Travis Scott, the most anticipated artist of 2024, performed in front of over 100,000 people, delivering one of the most talked-about shows of the festival’s third edition. Other names included Anitta, Wiz Khalifa, Trippie Redd, Don Toliver, Yeat, 6ix9ine, Ice Spice, Swae Lee, French Montana, Rich Amiri, Lil Tjay, Gucci Mane, NLE Choppa, Lil Pump, Rich the Kid, Rick Ross, and Dhurata Dora.
Each of the four editions so far has brought dozens, sometimes hundreds, of artists from Romania and abroad, contributing to the festival’s constant growth in scale and visibility. Expectations are now higher than ever for this year’s anniversary edition—the fifth.

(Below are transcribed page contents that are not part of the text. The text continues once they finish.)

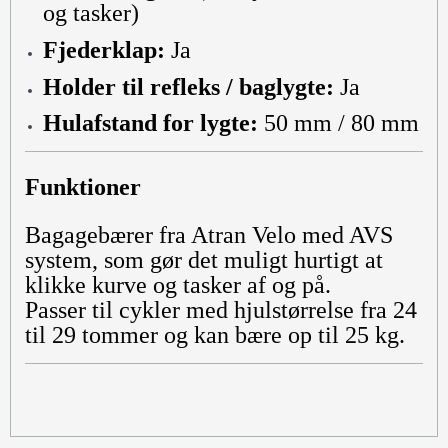
og tasker)
Fjederklap:
Ja
Holder til refleks / baglygte:
Ja
Hulafstand for lygte:
50 mm / 80 mm
Funktioner
Bagagebærer fra Atran Velo med AVS
system, som gør det muligt hurtigt at
klikke kurve og tasker af og på.
Passer til cykler med hjulstørrelse fra 24
til 29 tommer og kan bære op til 25 kg.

A Case Study for Promoting Romania

The model built around NIBIRU and Beach, Please! is becoming a relevant case study not only for the entertainment industry, but also for how a country can be promoted internationally without direct public intervention.
In 2025, Romania attracted over 2.5 million foreign tourists, with continued growth expected in the coming years. In this context, the campaign stands as a concrete example of international promotion achieved without public budgets or institutional campaigns, yet with visible impact in both perception and reach.
“Beyond entertainment, we are talking about real impact: tourists coming to Romania, a growing local economy, and international visibility that would normally cost tens of millions of euros.
This shows that we can build relevant projects here—ones that not only work locally, but are recognized globally,” says Selly.
What is happening at NIBIRU goes beyond the logic of a festival. It marks the beginning of a model through which Romania can build global relevance through culture, communities, and private initiative.
At a time when competition for international attention is stronger than ever, such projects are no longer optional—they are essential. Beyond entertainment, what is being built at NIBIRU is a new way for Romania to be understood, discovered, and seen by the world.